Let's run a spatial filtering operation to fetch all the objects in the following polygon:

nova_scotia_bbox_wkt = (
    "POLYGON((-66.5 43.4, -66.5 47.1, -59.8 47.1, -59.8 43.4, -66.5 43.4))"
)

ns = sd.sql(f"""
SELECT country, region, geometry
FROM division_area
WHERE ST_Intersects(geometry, ST_SetSRID(ST_GeomFromText('{nova_scotia_bbox_wkt}'), 4326))
""")

ns.show(3)

┌─────────┬────────┬───────────────────────────────────────────────────────────────────────────────┐
│ country ┆ region ┆                                    geometry                                   │
│   utf8  ┆  utf8  ┆                                    geometry                                   │
╞═════════╪════════╪═══════════════════════════════════════════════════════════════════════════════╡
│ CA      ┆ CA-NB  ┆ MULTIPOLYGON(((-67.1074147 44.4817314,-67.1058772 44.4815007,-67.104319 44.4… │
├╌╌╌╌╌╌╌╌╌┼╌╌╌╌╌╌╌╌┼╌╌╌╌╌╌╌╌╌╌╌╌╌╌╌╌╌╌╌╌╌╌╌╌╌╌╌╌╌╌╌╌╌╌╌╌╌╌╌╌╌╌╌╌╌╌╌╌╌╌╌╌╌╌╌╌╌╌╌╌╌╌╌╌╌╌╌╌╌╌╌╌╌╌╌╌╌╌╌┤
│ CA      ┆ CA-NB  ┆ POLYGON((-66.2598821 45.1380421,-66.2599962 45.1381233,-66.2600591 45.138285… │
├╌╌╌╌╌╌╌╌╌┼╌╌╌╌╌╌╌╌┼╌╌╌╌╌╌╌╌╌╌╌╌╌╌╌╌╌╌╌╌╌╌╌╌╌╌╌╌╌╌╌╌╌╌╌╌╌╌╌╌╌╌╌╌╌╌╌╌╌╌╌╌╌╌╌╌╌╌╌╌╌╌╌╌╌╌╌╌╌╌╌╌╌╌╌╌╌╌╌┤
│ CA      ┆ CA-NB  ┆ POLYGON((-66.4595418 45.2215004,-66.4595406 45.221468,-66.4595396 45.2213915… │
└─────────┴────────┴───────────────────────────────────────────────────────────────────────────────┘

You can see it only includes the divisions in the Nova Scotia area.
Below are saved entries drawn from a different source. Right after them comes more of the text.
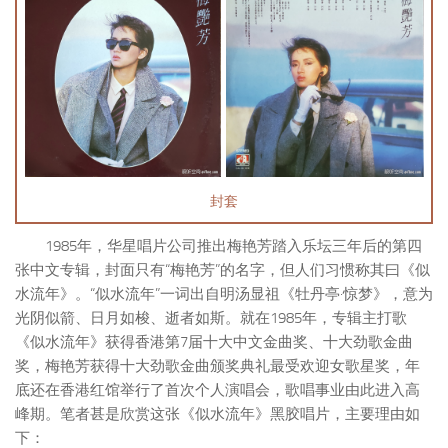
封套
1985年，华星唱片公司推出梅艳芳踏入乐坛三年后的第四
张中文专辑，封面只有“梅艳芳”的名字，但人们习惯称其曰《似
水流年》。“似水流年”一词出自明汤显祖《牡丹亭·惊梦》，意为
光阴似箭、日月如梭、逝者如斯。就在1985年，专辑主打歌
《似水流年》获得香港第7届十大中文金曲奖、十大劲歌金曲
奖，梅艳芳获得十大劲歌金曲颁奖典礼最受欢迎女歌星奖，年
底还在香港红馆举行了首次个人演唱会，歌唱事业由此进入高
峰期。笔者甚是欣赏这张《似水流年》黑胶唱片，主要理由如
下：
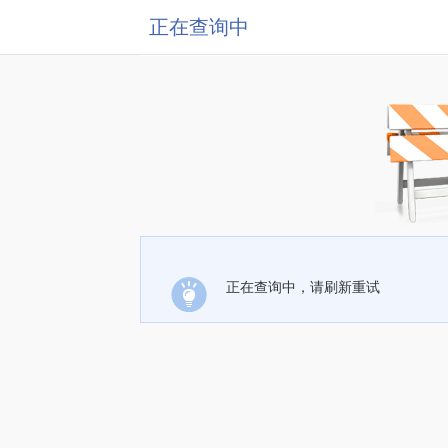
正在查询中
正在查询中，请刷新重试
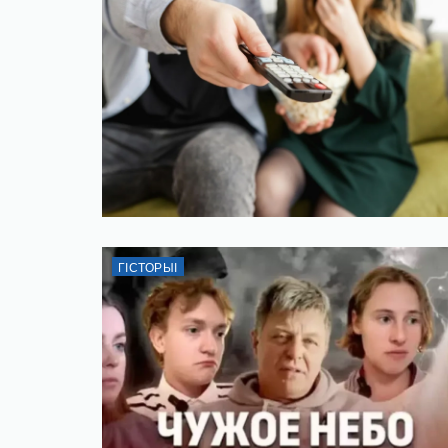
ГІСТОРЫІ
K-nearest neighbors (KNN) joins¶

Create restaurants and customers views so we can demonstrate the KNN join functionality.

df = sd.sql("""
SELECT name, ST_Point(lng, lat) AS location
FROM (VALUES
    (101, -74.0, 40.7, 'Pizza Palace'),
    (102, -73.99, 40.69, 'Burger Barn'),
    (103, -74.02, 40.72, 'Taco Town'),
    (104, -73.98, 40.75, 'Sushi Spot'),
    (105, -74.05, 40.68, 'Deli Direct')
) AS t(id, lng, lat, name)
""")
sd.sql("drop view if exists restaurants")
df.to_view("restaurants")

df = sd.sql("""
SELECT name, ST_Point(lng, lat) AS location
FROM (VALUES
    (1, -74.0, 40.7, 'Alice'),
    (2, -73.9, 40.8, 'Bob'),
    (3, -74.1, 40.6, 'Carol')
) AS t(id, lng, lat, name)
""")
sd.sql("drop view if exists customers")
df.to_view("customers")

df.show()

┌───────┬───────────────────┐
│  name ┆      location     │
│  utf8 ┆      geometry     │
╞═══════╪═══════════════════╡
│ Alice ┆ POINT(-74 40.7)   │
├╌╌╌╌╌╌╌┼╌╌╌╌╌╌╌╌╌╌╌╌╌╌╌╌╌╌╌┤
│ Bob   ┆ POINT(-73.9 40.8) │
├╌╌╌╌╌╌╌┼╌╌╌╌╌╌╌╌╌╌╌╌╌╌╌╌╌╌╌┤
│ Carol ┆ POINT(-74.1 40.6) │
└───────┴───────────────────┘

Perform a KNN join to identify the two restaurants that are nearest to each customer:

sd.sql("""
SELECT
    c.name AS customer,
    r.name AS restaurant
FROM customers c, restaurants r
WHERE ST_KNN(c.location, r.location, 2, false)
ORDER BY c.name, r.name;
""").show()

┌──────────┬──────────────┐
│ customer ┆  restaurant  │
│   utf8   ┆     utf8     │
╞══════════╪══════════════╡
│ Alice    ┆ Burger Barn  │
├╌╌╌╌╌╌╌╌╌╌┼╌╌╌╌╌╌╌╌╌╌╌╌╌╌┤
│ Alice    ┆ Pizza Palace │
├╌╌╌╌╌╌╌╌╌╌┼╌╌╌╌╌╌╌╌╌╌╌╌╌╌┤
│ Bob      ┆ Pizza Palace │
├╌╌╌╌╌╌╌╌╌╌┼╌╌╌╌╌╌╌╌╌╌╌╌╌╌┤
│ Bob      ┆ Sushi Spot   │
├╌╌╌╌╌╌╌╌╌╌┼╌╌╌╌╌╌╌╌╌╌╌╌╌╌┤
│ Carol    ┆ Deli Direct  │
├╌╌╌╌╌╌╌╌╌╌┼╌╌╌╌╌╌╌╌╌╌╌╌╌╌┤
│ Carol    ┆ Pizza Palace │
└──────────┴──────────────┘

Notice how each customer has two rows - one for each of the two closest restaurants.